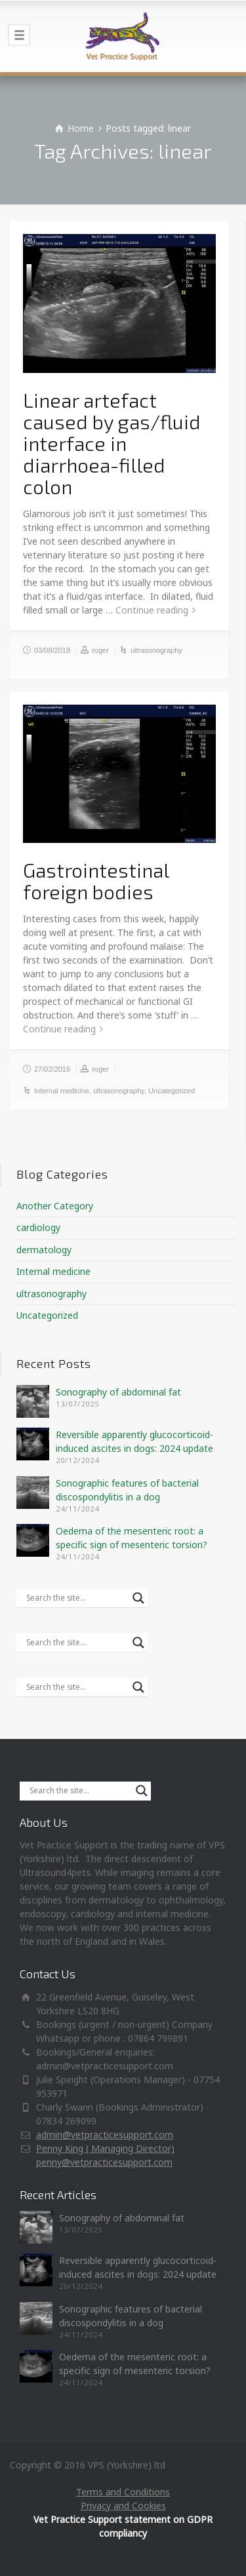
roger (100, 650)
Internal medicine (61, 1091)
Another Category (54, 1206)
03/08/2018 (52, 650)
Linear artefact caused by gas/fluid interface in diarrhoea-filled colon (112, 443)
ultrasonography (156, 650)
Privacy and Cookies (123, 2505)
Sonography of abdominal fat (118, 1392)
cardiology (38, 1227)
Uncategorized (171, 1091)
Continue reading (151, 610)
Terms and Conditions (123, 2492)
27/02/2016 (52, 1069)
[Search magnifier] (138, 1598)
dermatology (44, 1249)
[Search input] (76, 1598)
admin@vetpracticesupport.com (104, 2134)
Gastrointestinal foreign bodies (96, 880)
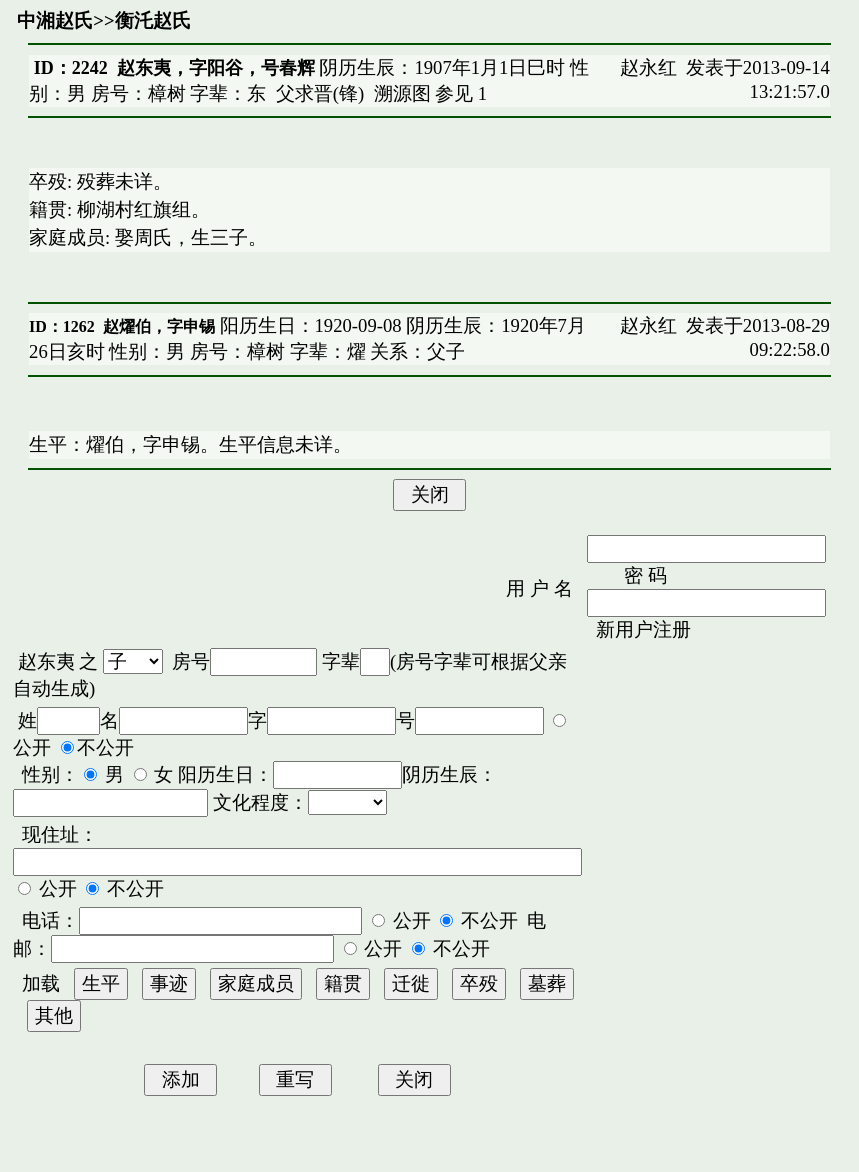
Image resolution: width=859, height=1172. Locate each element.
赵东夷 (46, 661)
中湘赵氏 (55, 20)
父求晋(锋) (320, 93)
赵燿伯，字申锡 (159, 326)
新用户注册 (643, 629)
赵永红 (648, 67)
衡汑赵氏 (153, 20)
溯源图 (402, 93)
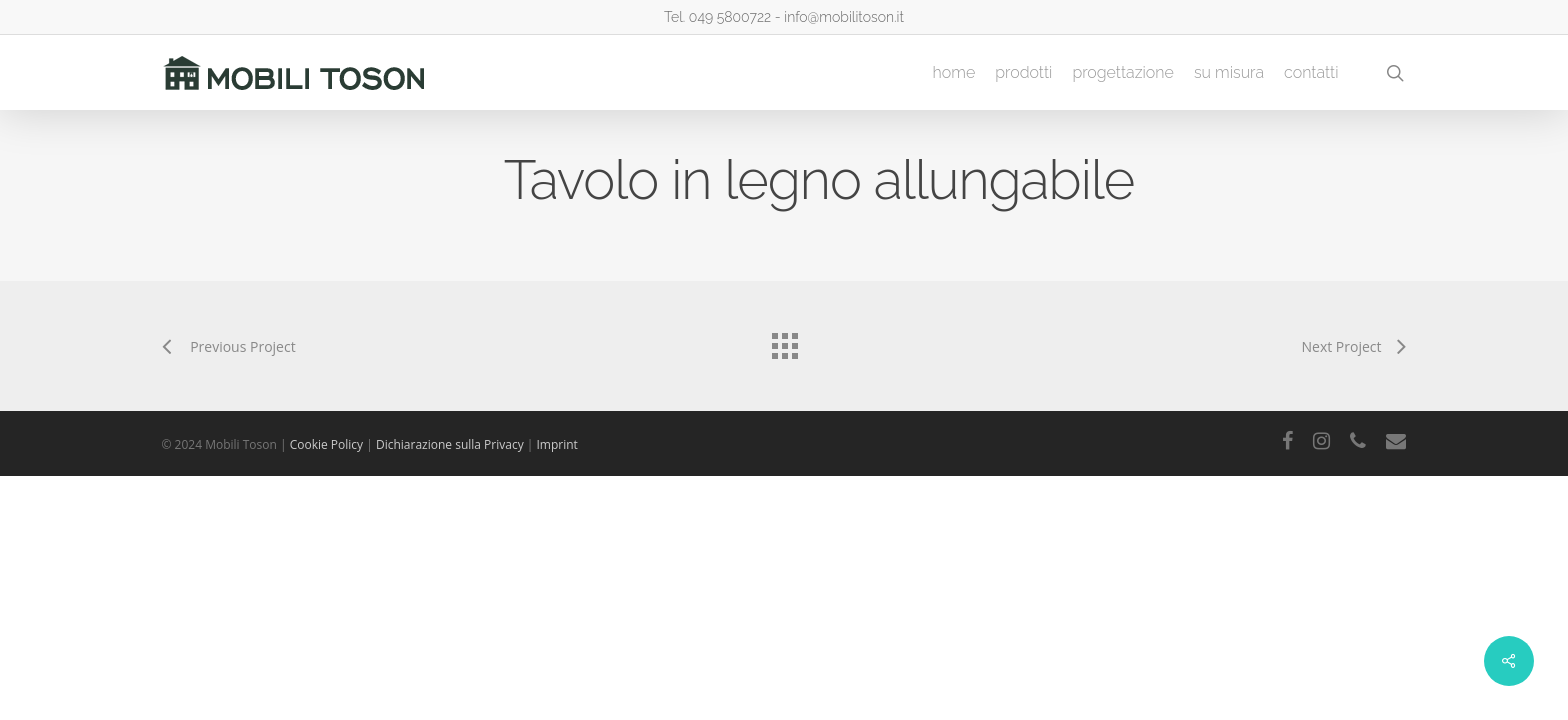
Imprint (557, 444)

- - - -

* **Goal of the exercise**
With every picture omitted, write out the material exactly from its first line through the line containing "cardiology (38, 1227)".

* **Expected output**
roger (100, 650)
Internal medicine (61, 1091)
Another Category (54, 1206)
03/08/2018 (52, 650)
Linear artefact caused by gas/fluid interface in diarrhoea-filled colon (112, 443)
ultrasonography (156, 650)
Privacy and Cookies (123, 2505)
Sonography of abdominal fat (118, 1392)
cardiology (38, 1227)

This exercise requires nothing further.